Apple plans a second headquarters
Following in the footsteps of Amazon, and tied to news that it will repatriate $252 billion this year, Apple said this week that it is researching a location, outside of Silicon Valley, for its second headquarters. I recommend Mars. But it is more likely to be located somewhere in the United States. OK, how about South Dakota? “The company plans to establish an Apple campus in a new location, which will initially house technical support for customers,” an Apple statement notes. “The location of this new facility will be announced later in the year.” Apple, of course, very recently completed the construction of its new headquarters, which resembles a giant donut, so it’s interesting that it already needs more space. The firm says it will hire another 20,000 people in the next five years. I guess there’s a big need for iPhone screen replacements.

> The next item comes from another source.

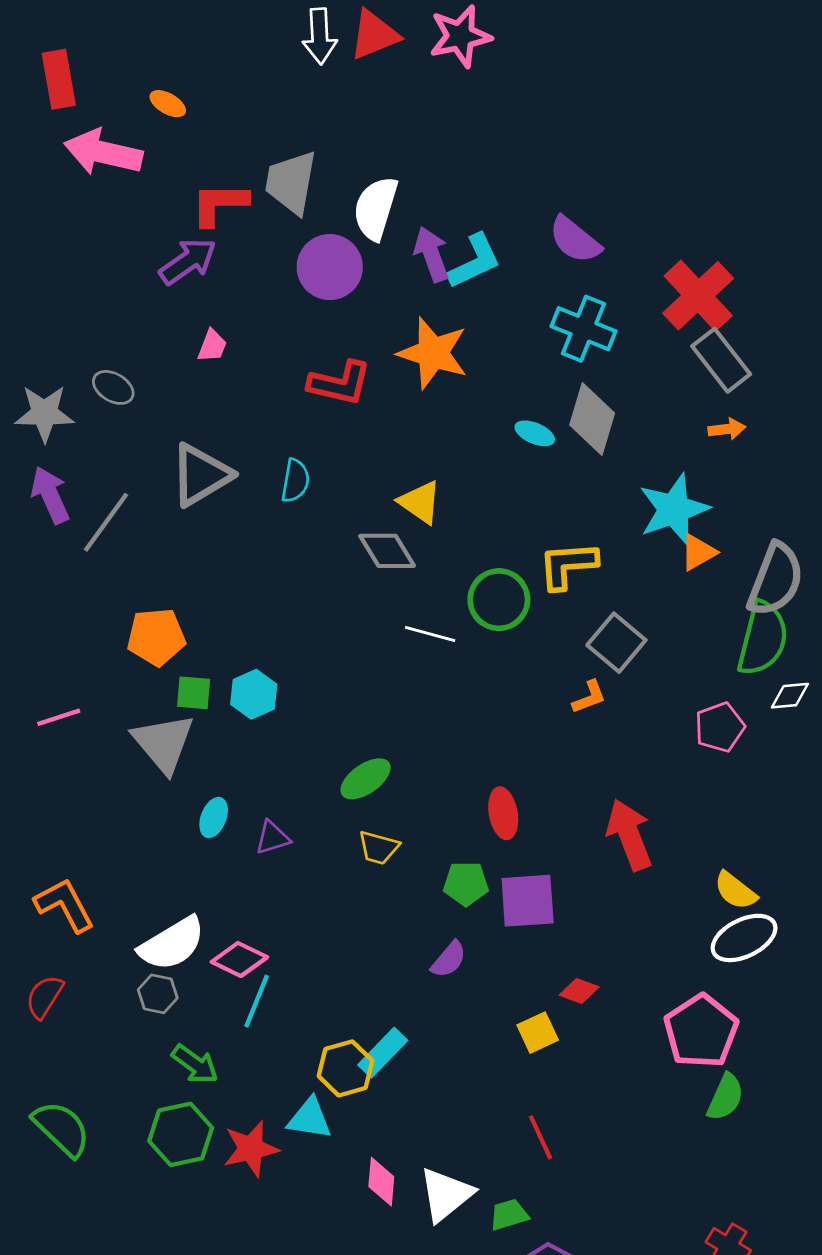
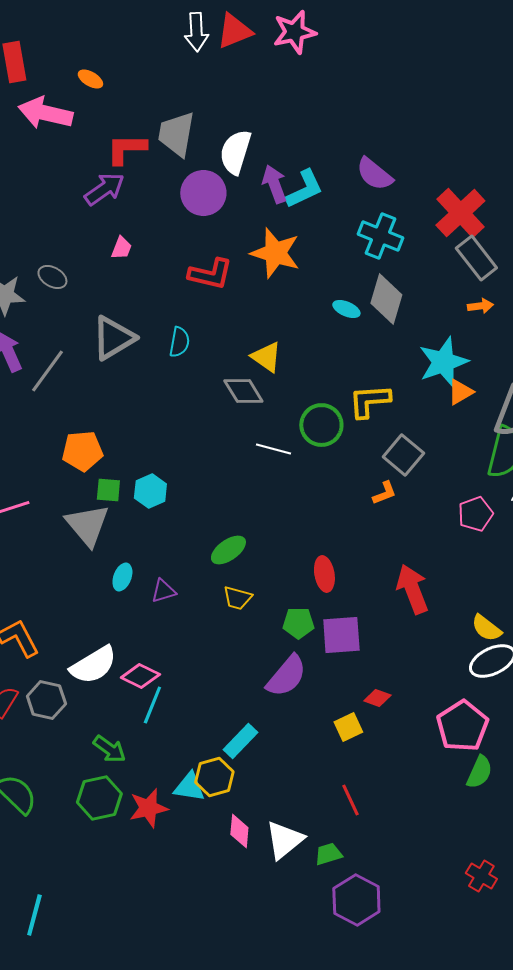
purple semicircle: (449, 959) -> (286, 676), size x1.6
gray hexagon: (158, 994) -> (46, 700), moved, size x1.4
yellow hexagon: (345, 1068) -> (214, 777), moved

“Microsoft promoted its ‘Minecraft’ boss to be the new executive in charge of all Xbox game efforts”
The future is 8-bit!
Amazon says that 20 cities are finalists for its second headquarters
And speaking of tech firms looking for a second headquarters, Amazon this week said that it has chosen 20 cities and areas as finalists in its quest to find a location for what it calls Amazon HQ2. “We expect to invest over $5 billion in construction and grow this second headquarters to include as many as 50,000 high-paying jobs – it will be a full equal to our current campus in Seattle,” the company explains. “In addition to Amazon’s direct hiring and investment, construction and ongoing operation of Amazon HQ2 is expected to create tens of thousands of additional jobs and tens of billions of dollars in additional investment in the surrounding community.” Naturally, cities are tripping over each other trying to lure Amazon with tax breaks and other gifts. Maybe a “Hunger Games”-style competition is needed.
“People using Google’s viral app that compares your face to art are complaining that it has an ugly flaw”
Right. It doesn’t work.
Layoffs at Snap
Snap, the company behind the popular Snapchat messaging app, has laid off two dozen employees this week. Most of the layoffs came from Snap’s content division, people familiar with the matter told Cheddar(right, no idea). This “includes editors who curate user-submitted videos for breaking news and other events,” the report states. “Some layoffs also took place in Snap’s engineering and partnership teams.” Like many app-based success stories—the game Angry Birds comes to mind here—it’s pretty clear that Snap is now on the other side of that success curve and is heading back down to earth. Meaning that, in the app economy, success is often fleeting and hard to sustain. Snapchat has confirmed the layoffs. I assume it used a traditional communications platform to do so.
“Microsoft to drop its HealthVault Insights apps”
Throw that on the pile next to Microsoft Band, Windows phone, Zune, and Media Center.